A Criança Que Eu Não Fui
A criança que
eu não fui aflora agora, após quase meio século de vida. Eu acreditei que
pudesse abafá-la para todo o sempre e nunca levei a sério todos os seus
veementes apelos para ressurgir e manifestar-se.
Ocorre que ultimamente ando esbarrando nela a todo instante, do jeitinho que a
deixei há quarenta e tantos anos atrás: extremamente tímida, sobressaltada, sem
defesas para um mundo que lhe parecia por demais hostil e complicado.
De família numerosa, meus assoberbados pais não tinham tempo para entender a
minha interna tragédia, tampouco para resgatarem-me dos dramas que a minha
criança resolveu sozinha e resolveu completamente errado.
Incorporei todos os rótulos que me deram nas minhas primeiras tentativas de
convivência entre os humanos: desajeitada, limitada, mela-festa, esquisita.
Então a minha criança entendeu que para merecer fazer parte da vida e receber um
mínimo de carinho e aceitação, era preciso fazer coisas heróicas e grandiosas.
Em cima desta idéia pautei toda a minha existência.
Tenho que dar um salto aqui - não interessa narrar os meus grandiosos e heróicos
feitos - mas é preciso ressaltar sim, os desumanos sacrifícios despendidos nesta
empreitada e para onde eles me levaram: depressões profundas e síndrome do
pânico cujas sequelas ainda hoje se fazem sentir.

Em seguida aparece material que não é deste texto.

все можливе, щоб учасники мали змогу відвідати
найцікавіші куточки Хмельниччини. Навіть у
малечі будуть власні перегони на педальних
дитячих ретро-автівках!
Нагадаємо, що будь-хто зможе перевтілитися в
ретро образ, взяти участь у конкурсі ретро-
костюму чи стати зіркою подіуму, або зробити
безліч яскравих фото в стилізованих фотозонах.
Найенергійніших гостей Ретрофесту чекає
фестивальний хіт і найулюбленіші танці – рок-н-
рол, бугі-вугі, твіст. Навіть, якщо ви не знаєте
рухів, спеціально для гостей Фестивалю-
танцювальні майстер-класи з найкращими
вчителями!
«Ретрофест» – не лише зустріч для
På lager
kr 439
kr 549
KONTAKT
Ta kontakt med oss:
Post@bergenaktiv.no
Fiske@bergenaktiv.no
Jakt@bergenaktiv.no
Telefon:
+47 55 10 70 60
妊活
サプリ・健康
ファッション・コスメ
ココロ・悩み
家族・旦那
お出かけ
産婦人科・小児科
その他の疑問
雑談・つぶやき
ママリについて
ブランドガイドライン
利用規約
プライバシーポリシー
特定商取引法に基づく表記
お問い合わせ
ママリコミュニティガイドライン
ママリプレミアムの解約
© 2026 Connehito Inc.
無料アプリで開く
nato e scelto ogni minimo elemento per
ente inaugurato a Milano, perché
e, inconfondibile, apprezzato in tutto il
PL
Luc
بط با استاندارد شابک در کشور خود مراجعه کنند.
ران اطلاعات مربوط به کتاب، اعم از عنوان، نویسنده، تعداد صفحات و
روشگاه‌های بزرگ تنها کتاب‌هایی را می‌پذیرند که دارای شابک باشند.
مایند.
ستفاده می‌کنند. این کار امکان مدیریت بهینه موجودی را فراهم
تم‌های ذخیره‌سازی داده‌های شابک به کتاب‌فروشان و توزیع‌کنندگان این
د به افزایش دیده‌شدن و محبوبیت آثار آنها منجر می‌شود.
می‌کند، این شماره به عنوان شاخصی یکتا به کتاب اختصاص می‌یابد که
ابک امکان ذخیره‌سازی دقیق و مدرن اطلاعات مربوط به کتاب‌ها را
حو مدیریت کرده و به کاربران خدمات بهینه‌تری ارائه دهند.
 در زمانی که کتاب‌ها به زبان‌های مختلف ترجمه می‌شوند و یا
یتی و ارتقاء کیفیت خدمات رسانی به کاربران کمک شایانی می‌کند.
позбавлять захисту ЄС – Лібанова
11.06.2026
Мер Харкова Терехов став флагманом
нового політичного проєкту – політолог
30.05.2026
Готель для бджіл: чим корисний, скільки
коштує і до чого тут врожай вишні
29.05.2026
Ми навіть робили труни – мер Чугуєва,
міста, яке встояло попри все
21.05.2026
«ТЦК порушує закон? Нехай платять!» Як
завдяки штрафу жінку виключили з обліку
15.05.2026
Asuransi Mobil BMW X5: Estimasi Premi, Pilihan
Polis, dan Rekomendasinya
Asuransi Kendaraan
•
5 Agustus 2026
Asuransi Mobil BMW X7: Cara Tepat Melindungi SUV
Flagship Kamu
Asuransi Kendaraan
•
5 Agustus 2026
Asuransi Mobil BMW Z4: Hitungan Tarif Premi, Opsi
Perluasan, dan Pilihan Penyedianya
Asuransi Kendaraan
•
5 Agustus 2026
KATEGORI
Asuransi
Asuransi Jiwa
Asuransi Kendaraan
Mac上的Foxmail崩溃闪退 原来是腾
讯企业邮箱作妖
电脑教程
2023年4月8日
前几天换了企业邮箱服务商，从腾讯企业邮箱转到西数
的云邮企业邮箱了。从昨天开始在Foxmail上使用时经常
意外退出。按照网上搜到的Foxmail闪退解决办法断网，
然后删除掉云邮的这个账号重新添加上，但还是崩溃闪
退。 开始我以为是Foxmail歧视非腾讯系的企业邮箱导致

As vezes me pergunto porque o "Supremo" não intercedeu por mim naquela época,
mandando-me uma angélica criatura para lembrar-me que nada daquilo era preciso e
que a despeito das minhas esquisitices, eu era merecedora de amor respeito e
aceitação?
Esta narrativa fica pela metade, pois só agora começo a dar-me conta do tamanho
e da gravidade do equívoco. Só agora estou disposta a romper a muralha de aço
entre o meu eu adulto (e mal resolvido) e aquela criança que não me permiti ser
e que agora explode à minha revelia, não aceitando mais o porão escuro onde a
trancafiei por tantos anos.
Espero que haja tempo para resgatá-la e deixá-la ser feliz pela primeira vez na
vida, sem que nada ela tenha que fazer de sobre-humano, de heróico ou grandioso,
de notório ou relevante. Perdoa-me, minha criança! Eu joguei duro demais com
você por ignorância. Liberto-a agora! Esteja feliz! Esteja em paz!